Work item:
While copying the entries exactly, leave out each picture they contain.

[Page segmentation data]
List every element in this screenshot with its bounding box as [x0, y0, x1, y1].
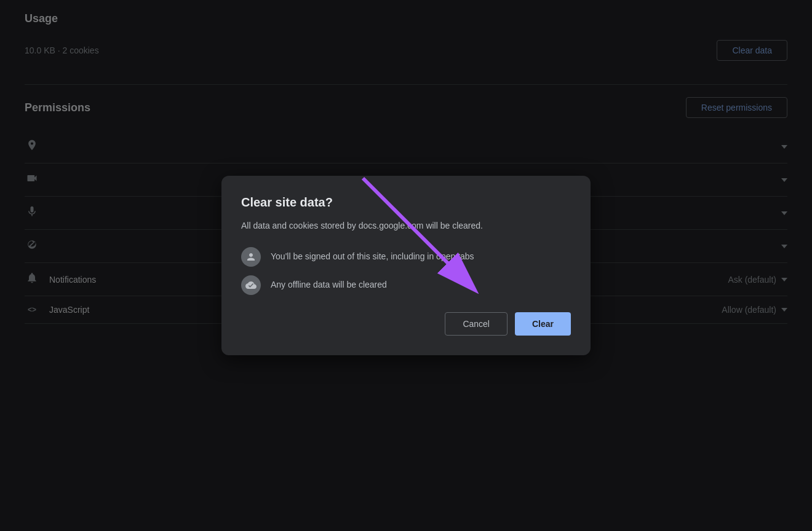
dialog-item-signout: You'll be signed out of this site, inclu…	[241, 247, 571, 267]
dialog-items-list: You'll be signed out of this site, inclu…	[241, 247, 571, 295]
person-icon	[241, 247, 261, 267]
dialog-description: All data and cookies stored by docs.goog…	[241, 219, 571, 232]
offline-icon	[241, 275, 261, 295]
clear-button[interactable]: Clear	[515, 312, 571, 336]
dialog-actions: Cancel Clear	[241, 312, 571, 336]
dialog-item-offline: Any offline data will be cleared	[241, 275, 571, 295]
dialog-title: Clear site data?	[241, 195, 571, 210]
clear-site-data-dialog: Clear site data? All data and cookies st…	[221, 176, 591, 355]
offline-text: Any offline data will be cleared	[271, 279, 387, 291]
page-background: Usage 10.0 KB · 2 cookies Clear data Per…	[0, 0, 812, 531]
signout-text: You'll be signed out of this site, inclu…	[271, 251, 474, 263]
cancel-button[interactable]: Cancel	[445, 312, 507, 336]
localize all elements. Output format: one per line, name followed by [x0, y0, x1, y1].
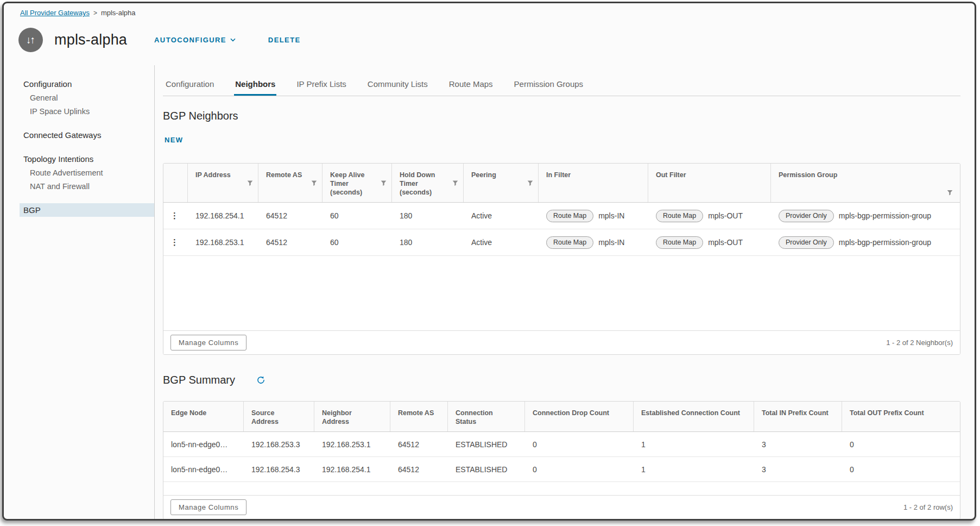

Written solution:
List every element in this screenshot with its bounding box as [x0, y0, x1, y1].
dialog-item-signout: You'll be signed out of this site, inclu…	[241, 247, 571, 267]
dialog-items-list: You'll be signed out of this site, inclu…	[241, 247, 571, 295]
person-icon	[241, 247, 261, 267]
dialog-description: All data and cookies stored by docs.goog…	[241, 219, 571, 232]
offline-icon	[241, 275, 261, 295]
clear-button[interactable]: Clear	[515, 312, 571, 336]
dialog-actions: Cancel Clear	[241, 312, 571, 336]
dialog-item-offline: Any offline data will be cleared	[241, 275, 571, 295]
dialog-title: Clear site data?	[241, 195, 571, 210]
clear-site-data-dialog: Clear site data? All data and cookies st…	[221, 176, 591, 355]
offline-text: Any offline data will be cleared	[271, 279, 387, 291]
page-background: Usage 10.0 KB · 2 cookies Clear data Per…	[0, 0, 812, 531]
signout-text: You'll be signed out of this site, inclu…	[271, 251, 474, 263]
cancel-button[interactable]: Cancel	[445, 312, 507, 336]
localize all elements. Output format: one per line, name followed by [x0, y0, x1, y1].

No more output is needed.